Impressiona-me muito encontrar alguém que pensa e sente assim, tão em sintonia comigo, uma voz vinda do outro lado do Atlântico, tão próxima, aqui no blogue do João Serra.
E o mundo fica melhor!
- Isabel X -
Isabel, ao garimparmos conhecimento a luz de idéias ou, poesias, busca-se percepção, sem vaidades, para um mundo melhor. Este Blog, por, Prof. João Serra, oferece uma linha ao pensamento, questioná-lo, até contrariá-lo. Reconheçamos; Raros, expõe-se ao crivo do que pensam ou não. Além de que, a verdade é digna de um espetáculo, e cada qual nesta andança, sabe admirar este padrão. Reconhecendo a peregrinação por vertentes ao que possa traduzir um olhar e repartir experiências. No mérito, a justa medida em que reflete sua porção de responsabilidade, e nos desafia a tal. E se, por ventura agravantes, que sejam nossas capacidades, que o Sr. Rui, tanto admira. E assuntos como os da Língua Portuguesa, veja o “Acordo Ortográfico”. Torno a questão de especificações na escrita, e retratar um perdão ao não reivindicar Camões.

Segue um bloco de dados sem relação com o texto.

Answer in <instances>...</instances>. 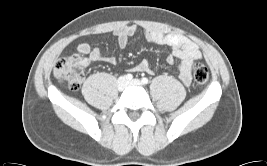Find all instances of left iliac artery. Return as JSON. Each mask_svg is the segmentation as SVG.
Segmentation results:
<instances>
[{"mask_svg":"<svg viewBox=\"0 0 267 166\" xmlns=\"http://www.w3.org/2000/svg\"><path fill=\"white\" fill-rule=\"evenodd\" d=\"M142 82H143V83H147V79H146V78H143V79H142Z\"/></svg>","mask_w":267,"mask_h":166,"instance_id":"left-iliac-artery-1","label":"left iliac artery"}]
</instances>
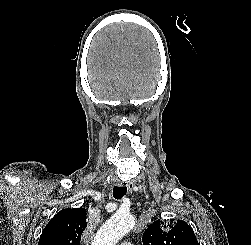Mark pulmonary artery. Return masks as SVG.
<instances>
[{"label":"pulmonary artery","mask_w":251,"mask_h":245,"mask_svg":"<svg viewBox=\"0 0 251 245\" xmlns=\"http://www.w3.org/2000/svg\"><path fill=\"white\" fill-rule=\"evenodd\" d=\"M121 245H131L130 243L124 242Z\"/></svg>","instance_id":"obj_1"}]
</instances>
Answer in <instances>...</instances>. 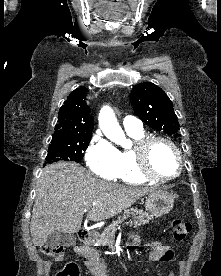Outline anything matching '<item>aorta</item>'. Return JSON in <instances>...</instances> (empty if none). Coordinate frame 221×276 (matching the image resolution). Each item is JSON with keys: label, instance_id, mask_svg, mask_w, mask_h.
I'll return each mask as SVG.
<instances>
[{"label": "aorta", "instance_id": "1", "mask_svg": "<svg viewBox=\"0 0 221 276\" xmlns=\"http://www.w3.org/2000/svg\"><path fill=\"white\" fill-rule=\"evenodd\" d=\"M98 120L101 130L109 140L119 145H125V134L109 106H104L101 109Z\"/></svg>", "mask_w": 221, "mask_h": 276}]
</instances>
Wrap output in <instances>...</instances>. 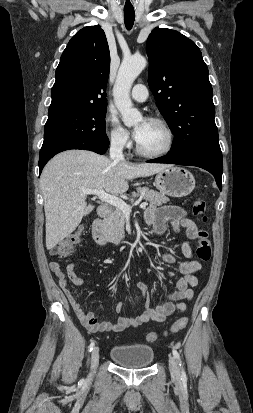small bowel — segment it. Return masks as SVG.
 <instances>
[{"label": "small bowel", "instance_id": "small-bowel-1", "mask_svg": "<svg viewBox=\"0 0 253 413\" xmlns=\"http://www.w3.org/2000/svg\"><path fill=\"white\" fill-rule=\"evenodd\" d=\"M146 222L153 226L155 232L159 235L163 234L168 225L175 232H179L182 228L185 229L188 240L181 244V253L186 258L185 261L179 264V272L181 276L176 281L175 291L169 293L160 305L156 308H151L147 299L148 285L145 282H138L137 288L140 290L142 298L145 301V310L137 317H120L116 322L99 321L93 312H85L76 299L68 285L72 283L75 286H81L83 279L79 277L74 269L75 264L70 262L66 267V273L63 272L60 264L57 261L50 262V270L57 278L58 284L68 299L76 316L82 325L90 332H121L127 328H137L146 323L163 322L167 316L173 312H183L186 309L185 300H191L194 297L193 287L198 284L195 273L201 269V264L192 259V244L196 239L197 226L187 217L184 209L177 206H163L160 208L150 207L145 214ZM163 260L166 263L172 264L175 258L171 254H165ZM122 304L118 303L116 311L120 312Z\"/></svg>", "mask_w": 253, "mask_h": 413}]
</instances>
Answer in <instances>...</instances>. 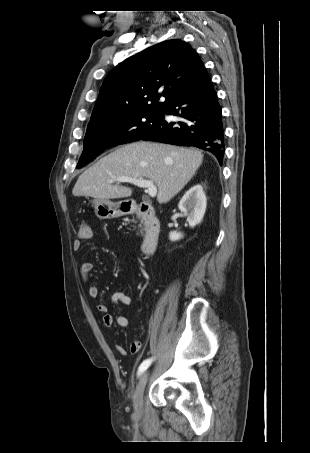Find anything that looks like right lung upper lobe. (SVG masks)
I'll use <instances>...</instances> for the list:
<instances>
[{"label":"right lung upper lobe","instance_id":"right-lung-upper-lobe-1","mask_svg":"<svg viewBox=\"0 0 310 453\" xmlns=\"http://www.w3.org/2000/svg\"><path fill=\"white\" fill-rule=\"evenodd\" d=\"M204 69L197 52L182 40L151 46L124 60L107 75L89 124L134 111L163 110ZM161 97L165 99L160 101Z\"/></svg>","mask_w":310,"mask_h":453}]
</instances>
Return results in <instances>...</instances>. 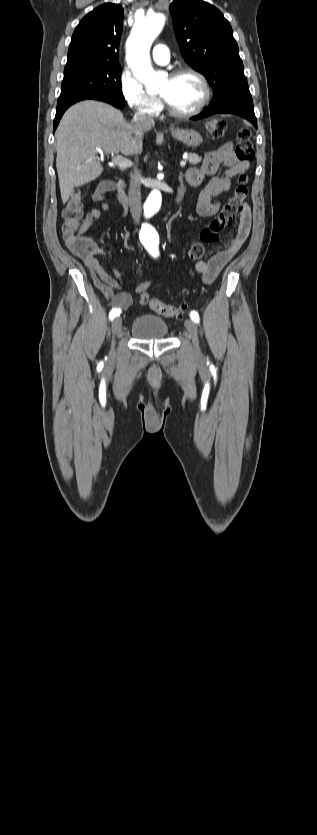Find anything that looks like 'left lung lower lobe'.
I'll list each match as a JSON object with an SVG mask.
<instances>
[{
  "label": "left lung lower lobe",
  "mask_w": 317,
  "mask_h": 835,
  "mask_svg": "<svg viewBox=\"0 0 317 835\" xmlns=\"http://www.w3.org/2000/svg\"><path fill=\"white\" fill-rule=\"evenodd\" d=\"M217 113H219V114L220 113H225V114L230 113V114L239 115V116L247 119L249 122H251L253 124V126L255 128H257V120H256V117H255L253 104H249V103L242 102V101H231V102H229L227 104H224L220 107L209 106L205 111H203L202 113H200L197 116L192 117L191 119H193V120L202 119V118H205V117L211 116L213 114H217Z\"/></svg>",
  "instance_id": "left-lung-lower-lobe-1"
}]
</instances>
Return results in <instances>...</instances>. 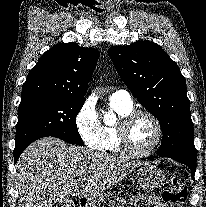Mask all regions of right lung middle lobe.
Returning a JSON list of instances; mask_svg holds the SVG:
<instances>
[{"mask_svg": "<svg viewBox=\"0 0 206 207\" xmlns=\"http://www.w3.org/2000/svg\"><path fill=\"white\" fill-rule=\"evenodd\" d=\"M84 101L54 96H38L20 102L15 149L35 140L53 136L67 143L84 145L76 126V116Z\"/></svg>", "mask_w": 206, "mask_h": 207, "instance_id": "dd1d6c3e", "label": "right lung middle lobe"}]
</instances>
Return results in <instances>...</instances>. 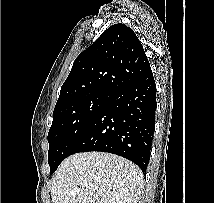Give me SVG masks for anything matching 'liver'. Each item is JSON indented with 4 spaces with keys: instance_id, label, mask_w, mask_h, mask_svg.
<instances>
[{
    "instance_id": "1",
    "label": "liver",
    "mask_w": 214,
    "mask_h": 203,
    "mask_svg": "<svg viewBox=\"0 0 214 203\" xmlns=\"http://www.w3.org/2000/svg\"><path fill=\"white\" fill-rule=\"evenodd\" d=\"M144 177L131 161L106 152L66 158L55 172L53 203H137ZM79 190V194H72Z\"/></svg>"
}]
</instances>
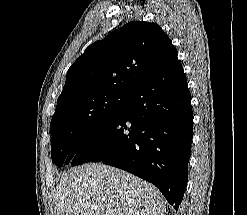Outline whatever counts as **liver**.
<instances>
[{
	"mask_svg": "<svg viewBox=\"0 0 247 215\" xmlns=\"http://www.w3.org/2000/svg\"><path fill=\"white\" fill-rule=\"evenodd\" d=\"M56 215H165L164 198L150 183L101 163L63 173L55 195Z\"/></svg>",
	"mask_w": 247,
	"mask_h": 215,
	"instance_id": "obj_1",
	"label": "liver"
}]
</instances>
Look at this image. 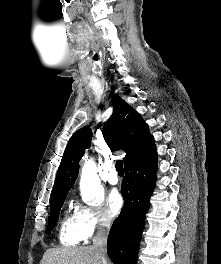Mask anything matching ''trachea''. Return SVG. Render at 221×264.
Wrapping results in <instances>:
<instances>
[{"instance_id":"3493384b","label":"trachea","mask_w":221,"mask_h":264,"mask_svg":"<svg viewBox=\"0 0 221 264\" xmlns=\"http://www.w3.org/2000/svg\"><path fill=\"white\" fill-rule=\"evenodd\" d=\"M115 167H116V170H117V172H118L119 175H123L124 174L122 160H118L117 163H116V165H115Z\"/></svg>"}]
</instances>
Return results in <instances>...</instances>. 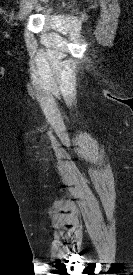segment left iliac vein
<instances>
[{
    "mask_svg": "<svg viewBox=\"0 0 133 275\" xmlns=\"http://www.w3.org/2000/svg\"><path fill=\"white\" fill-rule=\"evenodd\" d=\"M36 3L37 0H27V2L21 7L19 11L18 18L20 21H23L28 16Z\"/></svg>",
    "mask_w": 133,
    "mask_h": 275,
    "instance_id": "4c4485c4",
    "label": "left iliac vein"
}]
</instances>
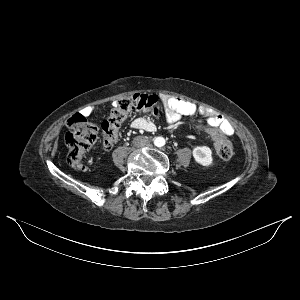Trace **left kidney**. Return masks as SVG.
Listing matches in <instances>:
<instances>
[{
    "instance_id": "1",
    "label": "left kidney",
    "mask_w": 300,
    "mask_h": 300,
    "mask_svg": "<svg viewBox=\"0 0 300 300\" xmlns=\"http://www.w3.org/2000/svg\"><path fill=\"white\" fill-rule=\"evenodd\" d=\"M195 161L203 166H209L212 163V151L207 146H197L193 149Z\"/></svg>"
}]
</instances>
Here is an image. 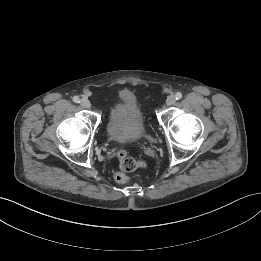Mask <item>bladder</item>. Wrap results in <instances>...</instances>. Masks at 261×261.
I'll return each mask as SVG.
<instances>
[{"instance_id": "obj_1", "label": "bladder", "mask_w": 261, "mask_h": 261, "mask_svg": "<svg viewBox=\"0 0 261 261\" xmlns=\"http://www.w3.org/2000/svg\"><path fill=\"white\" fill-rule=\"evenodd\" d=\"M107 132L111 139L119 142H134L145 133L141 105L134 94L121 92L111 105Z\"/></svg>"}]
</instances>
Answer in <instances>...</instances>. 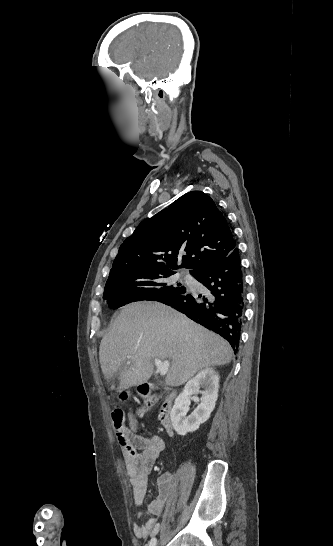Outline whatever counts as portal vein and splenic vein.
Returning a JSON list of instances; mask_svg holds the SVG:
<instances>
[{"mask_svg":"<svg viewBox=\"0 0 333 546\" xmlns=\"http://www.w3.org/2000/svg\"><path fill=\"white\" fill-rule=\"evenodd\" d=\"M154 364L161 375L167 374L170 363L168 360L161 361L159 358L154 359Z\"/></svg>","mask_w":333,"mask_h":546,"instance_id":"portal-vein-and-splenic-vein-1","label":"portal vein and splenic vein"}]
</instances>
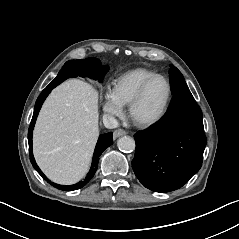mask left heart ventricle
<instances>
[{"label":"left heart ventricle","instance_id":"left-heart-ventricle-1","mask_svg":"<svg viewBox=\"0 0 239 239\" xmlns=\"http://www.w3.org/2000/svg\"><path fill=\"white\" fill-rule=\"evenodd\" d=\"M168 96V86L165 80H155L146 90L136 108V115L144 120L155 118L163 109Z\"/></svg>","mask_w":239,"mask_h":239}]
</instances>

Isabel é como nos alimentos ou nos produtos tecnológicos. Insisto, Portugal tem que lançar e cobrar a qualidade da língua escrita nos livros. Seria um bem de ação ou, como vos quiser, uma benção. O mundo está inédito neste quesito da qualidade textual, veja o tamanho da importância, implicando consciência e compromisso em todos os países de língua portuguesa, imprimindo o testemunho no que tange a honra educativa na formação de indivíduos. Como é possível ter paz sendo cúmplices da ignorância?
" A paz trazia aos homens o desejo de ir além. Descobriam por que rezavam e, rezavam por que descobriam. Estes que achavam descobertos eram cobertos de penas, flores e bichos. E feito bichos, encobriam-se da natureza por que não sabiam rezar".